TASK STATEMENT:
Transcription task. Write out each entry verbatim and exclude any image.

▼

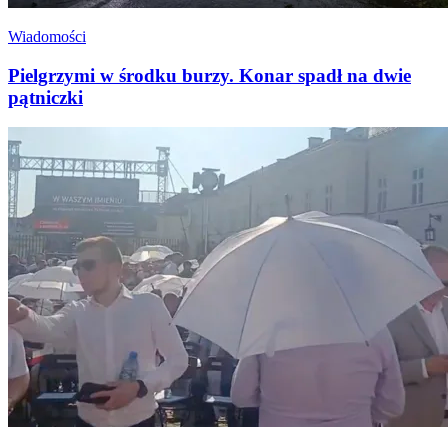
Wiadomości
Pielgrzymi w środku burzy. Konar spadł na dwie
pątniczki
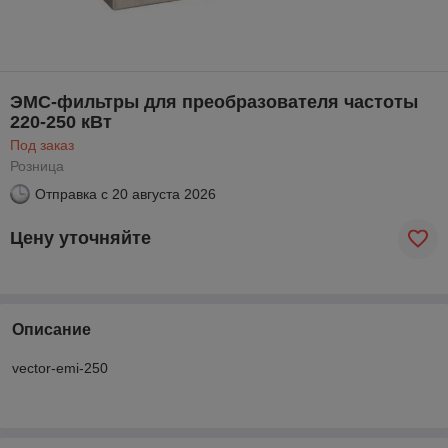
ЭМС-фильтры для преобразователя частоты
220-250 кВт
Под заказ
Розница
Отправка с
20 августа 2026
Цену уточняйте
Описание
vector-emi-250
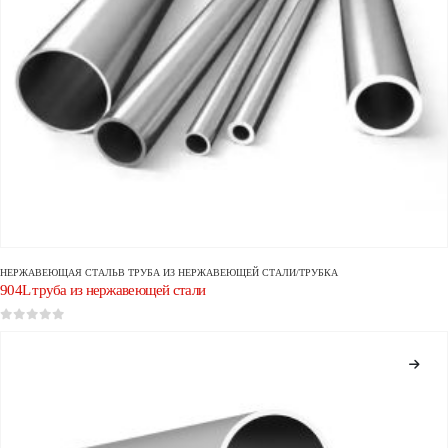
НЕРЖАВЕЮЩАЯ СТАЛЬ
В
ТРУБА ИЗ НЕРЖАВЕЮЩЕЙ СТАЛИ/ТРУБКА
904L труба из нержавеющей стали
0
из 5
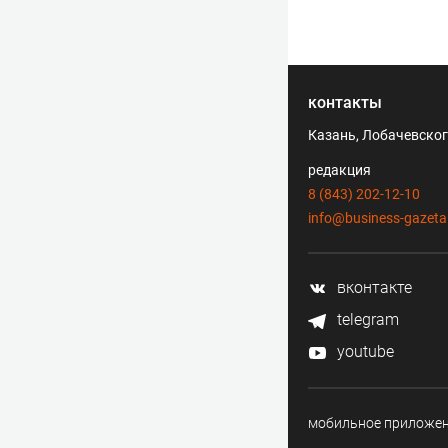
контакты
Казань, Лобачевского
редакция
8 (843) 202-12-10
info@business-gazeta
вконтакте
telegram
youtube
мобильное приложе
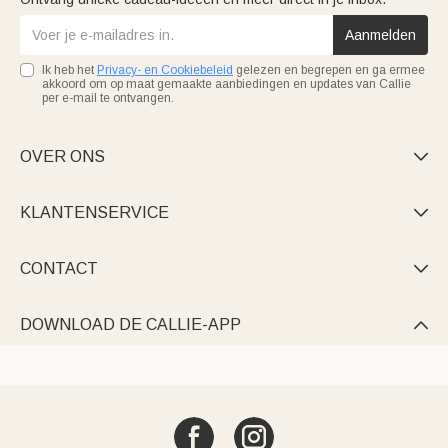
Aanmelden
Ik heb het
Privacy- en Cookiebeleid
gelezen en begrepen en ga ermee
akkoord om op maat gemaakte aanbiedingen en updates van Callie
per e-mail te ontvangen.
OVER ONS

KLANTENSERVICE

CONTACT

DOWNLOAD DE CALLIE-APP


▲

ANSWER:
Wiadomości
Pielgrzymi w środku burzy. Konar spadł na dwie
pątniczki
ЭМС-фильтры для преобразователя частоты
220-250 кВт
Под заказ
Розница
Отправка с
20 августа 2026
Цену уточняйте
Описание
vector-emi-250
НЕРЖАВЕЮЩАЯ СТАЛЬ
В
ТРУБА ИЗ НЕРЖАВЕЮЩЕЙ СТАЛИ/ТРУБКА
904L труба из нержавеющей стали
0
из 5
контакты
Казань, Лобачевского
редакция
8 (843) 202-12-10
info@business-gazeta
вконтакте
telegram
youtube
мобильное приложе
Aanmelden
Ik heb het
Privacy- en Cookiebeleid
gelezen en begrepen en ga ermee
akkoord om op maat gemaakte aanbiedingen en updates van Callie
per e-mail te ontvangen.
OVER ONS

KLANTENSERVICE

CONTACT

DOWNLOAD DE CALLIE-APP


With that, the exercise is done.